When welfare benefits are redistributed in this way, a destructive shift occurs.
Redistribution
If the redistributed wealth (money) were to end up directly in the hands of the underprivileged, who would then decide at which health facility (service provider) they exchange their value (money), the patients would still act as customers, whereas if they did not pay directly, they would be users but not customers.
Indeed, the difference between a stakeholder and a customer lies in the answer to the question of who has the money that is exchanged for the service. A customer in the normal market exchanges his money for the fish he buys. He assumes three roles: that of a customer, that of a user, and that of a stakeholder. A son who pays for the service of a nursing home for his mother is a customer and stakeholder while his mother is a user and a stakeholder.

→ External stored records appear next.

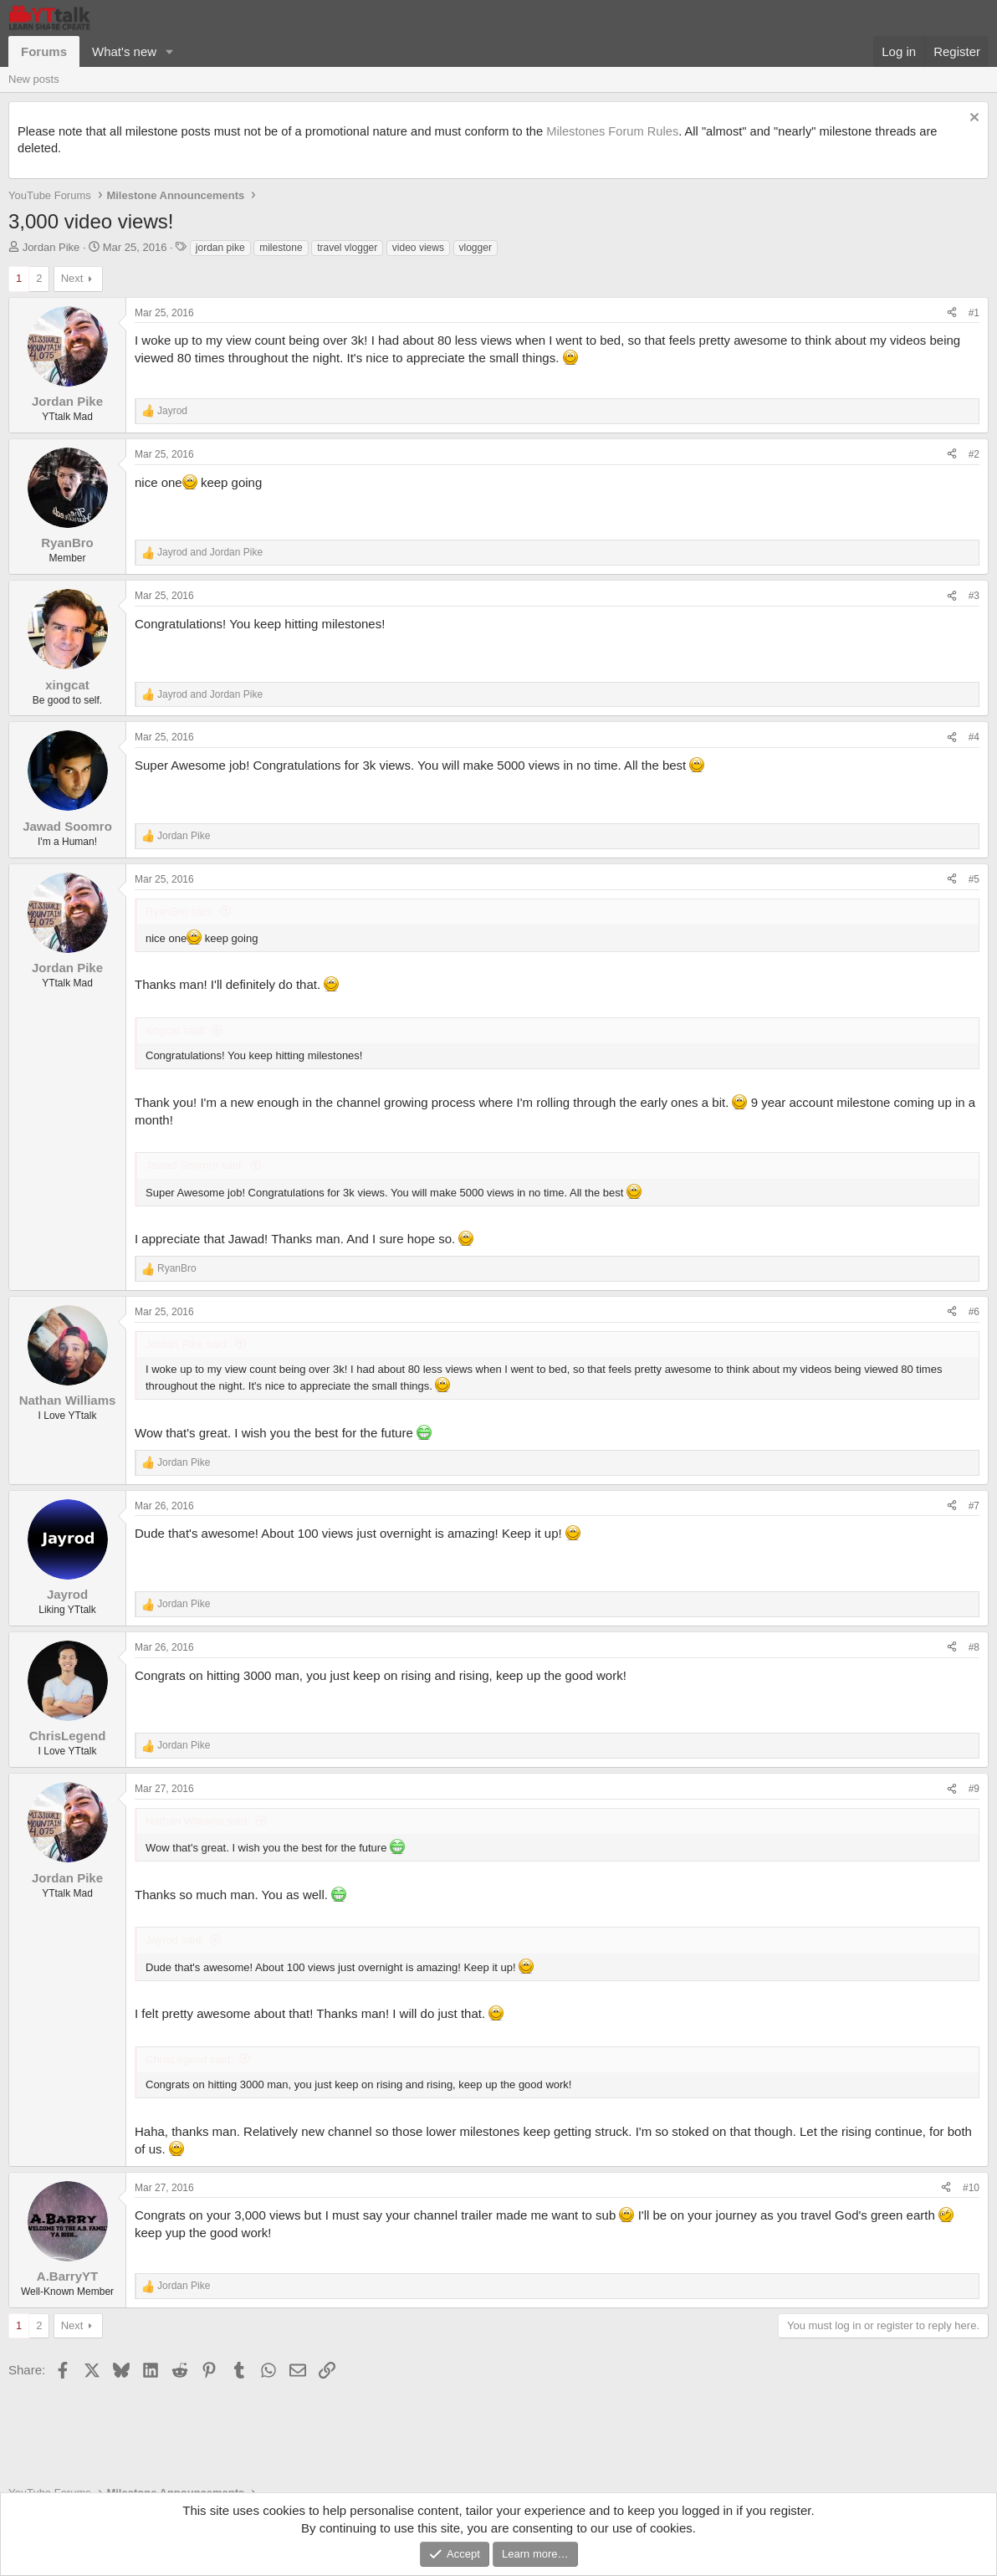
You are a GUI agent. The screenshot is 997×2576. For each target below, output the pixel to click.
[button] (170, 51)
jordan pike (220, 248)
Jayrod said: (175, 1939)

Underprivileged and thus subsidized users of health services could still act as traditional customers and use “their” money, even if that money comes from public redistribution. The first shift then, is not so much the distribution itself, but the agency of the one who pays.
Wrong beneficiary
The whole situation is corrupted by the transfer of the “common wealth” to another public authority and not to the patients. With this seemingly insignificant shift, the necessary balance between customer and service providers is seriously disturbed. In the latter case, where the redistribution is followed by the exclusion of the patient from the equation, the exchange of value takes place between a public authority that received the money and the service provider. In such a situation, the patient is no longer the customer. The public authority suddenly appears in the position of the customer.
Since each service provider focuses on its customer, it is natural for a service provider (e.g., a hospital) to care more about the public authority with which it exchanges value than about its patients, who are “only” users. The next confusion arises with physicians, who on the one hand are directly connected to patients, but on the other hand receive their salary from the hospital. The doctor’s oath demands loyalty to the patient, but his wallet as the hospital’s wallet demands loyalty to the institution that redistributes funds for the survival of doctors and hospitals.

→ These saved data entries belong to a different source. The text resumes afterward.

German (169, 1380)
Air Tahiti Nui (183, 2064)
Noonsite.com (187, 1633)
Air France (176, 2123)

What happens in such a situation is that service users (patients) shift their position within the brand formula of such a service provider from customers to stakeholders. They cannot be considered customers because they have nothing to exchange for the service provided by a physician. They become stakeholders who benefit from the mission of the service provider’s brand. The public authority has a mission to make the earth a more livable place, but it does business through a business model tied to a vision in which physicians play a role. Patients, as beneficiaries of a mission, are nurtured by external circumstances of exchange, not by the exchange of value itself.

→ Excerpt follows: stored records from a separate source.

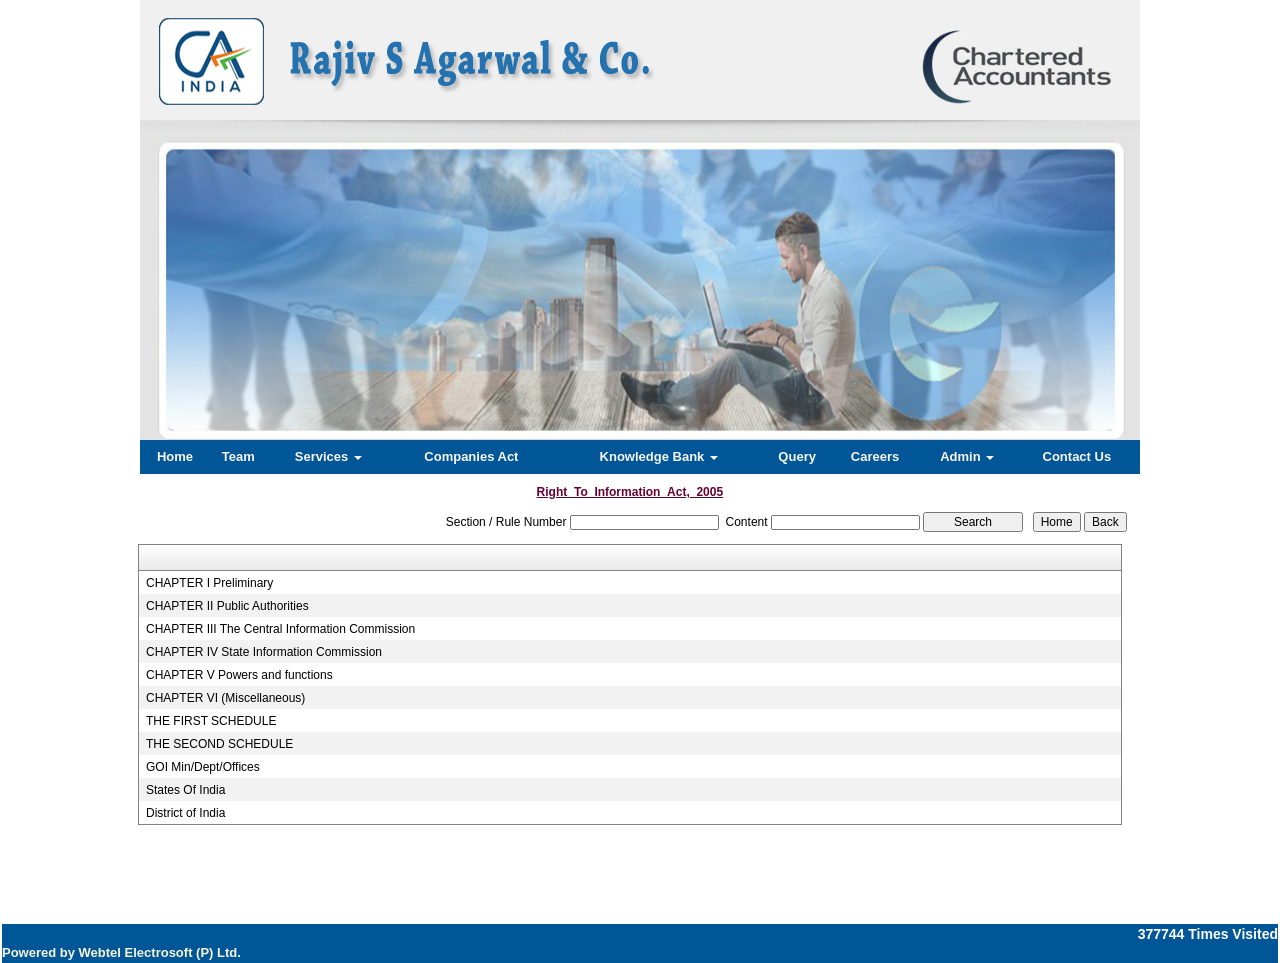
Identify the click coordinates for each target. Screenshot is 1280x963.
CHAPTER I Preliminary (209, 583)
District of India (185, 813)
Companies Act (471, 456)
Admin (967, 456)
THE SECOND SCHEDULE (219, 744)
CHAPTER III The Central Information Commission (280, 629)
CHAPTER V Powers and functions (239, 675)
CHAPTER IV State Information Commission (264, 652)
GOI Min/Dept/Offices (203, 767)
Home (175, 456)
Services (328, 456)
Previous (221, 270)
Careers (875, 456)
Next (1048, 270)
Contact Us (1077, 456)
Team (238, 456)
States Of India (185, 790)
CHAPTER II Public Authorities (227, 606)
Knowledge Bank (659, 456)
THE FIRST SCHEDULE (211, 721)
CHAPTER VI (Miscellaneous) (225, 698)
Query (797, 456)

A patient as a not-necessary cost
It should not be surprising, therefore, that a patient does not feel like a respected customer in such a system. He is not a customer, he is only a user. And it would be an anomaly if such service providers (including doctors) saw their patients as customers!
Patients who have stakeholder status in such a situation are not necessary costs. It is not worth investing in the mission/stakeholder as much as in the vision/customers. Cutting corners on users who are not customers is part of the necessary business logic of any organization, and healthcare institutions are no exception.
So, there is no chance that patients will be treated as valued customers in a welfare state that redistributes the common good to the public purse rather than directly to patients.